11/11/2013

Forgiveness on Remembrance Day

On this day, 11 November 2013, the obituaries of two persons connected with World War II detailed courage and reconciliation.


The two obituaries that appeared in the Daily Telegraph were of a British pilot who flew Spitfire fighters and then Lancaster bombers in the war, and of the German son of one of their greatest Generals. The former demonstrated bravery in battle: the latter reconciliation after the war.

The British pilot, Squadron Leader Tony Iveson, was born just a year after the first World War ended. Like many of his generation, in Germany, Britain and elsewhere, he fought for his country with great bravery. Like myself, he was from Yorkshire, and proud of that fact. He was decorated for his part in the sinking of the German battleship Tirpitz exactly 69 years ago tomorrow.

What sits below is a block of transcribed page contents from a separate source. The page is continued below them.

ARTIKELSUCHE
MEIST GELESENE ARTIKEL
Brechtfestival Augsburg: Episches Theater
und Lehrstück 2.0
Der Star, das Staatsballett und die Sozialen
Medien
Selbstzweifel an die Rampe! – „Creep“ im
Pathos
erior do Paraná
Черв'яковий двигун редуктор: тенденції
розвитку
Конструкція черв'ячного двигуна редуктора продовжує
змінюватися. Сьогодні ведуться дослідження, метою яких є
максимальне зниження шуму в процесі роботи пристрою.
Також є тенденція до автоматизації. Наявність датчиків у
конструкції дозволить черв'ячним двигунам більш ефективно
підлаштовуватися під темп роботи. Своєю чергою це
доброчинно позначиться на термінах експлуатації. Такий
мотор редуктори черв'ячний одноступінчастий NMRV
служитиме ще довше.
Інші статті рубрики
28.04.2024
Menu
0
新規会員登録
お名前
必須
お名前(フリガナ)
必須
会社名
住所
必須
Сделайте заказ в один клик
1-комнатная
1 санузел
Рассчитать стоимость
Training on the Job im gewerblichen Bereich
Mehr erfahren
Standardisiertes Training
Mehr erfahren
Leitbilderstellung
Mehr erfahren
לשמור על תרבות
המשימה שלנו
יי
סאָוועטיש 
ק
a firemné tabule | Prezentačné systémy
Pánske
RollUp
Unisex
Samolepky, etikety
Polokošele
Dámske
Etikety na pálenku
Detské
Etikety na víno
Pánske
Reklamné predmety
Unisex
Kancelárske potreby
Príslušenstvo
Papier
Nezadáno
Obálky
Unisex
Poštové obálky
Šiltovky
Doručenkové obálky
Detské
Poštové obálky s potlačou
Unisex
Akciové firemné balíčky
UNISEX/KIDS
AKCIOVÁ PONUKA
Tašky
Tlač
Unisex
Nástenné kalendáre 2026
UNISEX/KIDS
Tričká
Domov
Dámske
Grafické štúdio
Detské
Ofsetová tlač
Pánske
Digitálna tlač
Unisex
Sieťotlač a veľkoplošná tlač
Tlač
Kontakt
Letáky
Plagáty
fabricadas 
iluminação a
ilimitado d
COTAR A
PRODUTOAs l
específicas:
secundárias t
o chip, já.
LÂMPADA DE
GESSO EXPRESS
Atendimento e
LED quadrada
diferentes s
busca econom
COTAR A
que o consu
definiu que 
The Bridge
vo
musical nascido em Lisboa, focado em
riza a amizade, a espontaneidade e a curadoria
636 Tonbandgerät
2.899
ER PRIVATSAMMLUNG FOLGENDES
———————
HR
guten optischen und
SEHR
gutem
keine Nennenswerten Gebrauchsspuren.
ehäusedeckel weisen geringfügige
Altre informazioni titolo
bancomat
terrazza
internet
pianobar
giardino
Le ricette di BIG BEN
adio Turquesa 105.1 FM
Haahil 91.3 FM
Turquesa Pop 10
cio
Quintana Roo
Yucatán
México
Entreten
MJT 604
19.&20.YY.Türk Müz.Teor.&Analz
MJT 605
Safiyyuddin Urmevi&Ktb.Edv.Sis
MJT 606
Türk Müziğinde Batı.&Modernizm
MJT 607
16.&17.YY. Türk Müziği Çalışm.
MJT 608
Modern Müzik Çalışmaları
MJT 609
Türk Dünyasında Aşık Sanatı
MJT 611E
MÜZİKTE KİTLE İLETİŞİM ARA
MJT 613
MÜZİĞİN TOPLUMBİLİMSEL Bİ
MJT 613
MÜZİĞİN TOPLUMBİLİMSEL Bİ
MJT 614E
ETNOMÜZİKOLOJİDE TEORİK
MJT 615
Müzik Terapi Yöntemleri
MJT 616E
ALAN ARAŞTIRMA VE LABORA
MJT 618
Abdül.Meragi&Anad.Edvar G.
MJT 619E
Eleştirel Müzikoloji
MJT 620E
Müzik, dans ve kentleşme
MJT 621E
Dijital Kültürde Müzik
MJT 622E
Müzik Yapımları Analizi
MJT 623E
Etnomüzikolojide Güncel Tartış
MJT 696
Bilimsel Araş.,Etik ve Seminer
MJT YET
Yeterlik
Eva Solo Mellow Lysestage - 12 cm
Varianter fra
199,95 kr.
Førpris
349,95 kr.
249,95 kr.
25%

The German was Manfred Rommel, only son of the great General Erwin Rommel, whose long tank squadrons combat with General Montgomery in the sands of North Africa is regarded as one of the pivotal points in the history of the war. Manfred, born ass a Christmas present to his parents on 24 December 1928, was nearly 16 years old and present when, in October 1944, his father was suspected of involvement in the plot to kill Adolf Hitler and was given the choice between bringing disgrace on his family by being tried and executed for treason or committing suicide. He chose the latter, though his death was reported as a heart attack.

After the war, Manfred Rommel eventually turned to politics, becoming Mayor of Stuttgart (known for producing Mercedes cars and hence being a vital part of Germany's post-war economic revival). When members of the Red Army Faction, imprisoned in Stuttgart, committed suicide, he campaigned for them to be given formal burials. He was also an advocate of immigration, which he felt was vital to the well-being of his city: the industrial revival of Germany suggests that he was probably right.

The reconciliation aspect of his life was when, four years into his 21 years as Mayor of Stuttgart, he was introduced to the son of Bernard Montgomery. The son was then the 2nd Viscount Montgomery of Alamein: a title given to his father after the war. The two of them discovered that they had much in common, being exact contemporaries and the only sons of famous military personalities. They became friends and corresponded with each other over the next thirty years.

So, there you have heroism, reconciliation and the acceptance of immigration by other nationalities. What more would you like?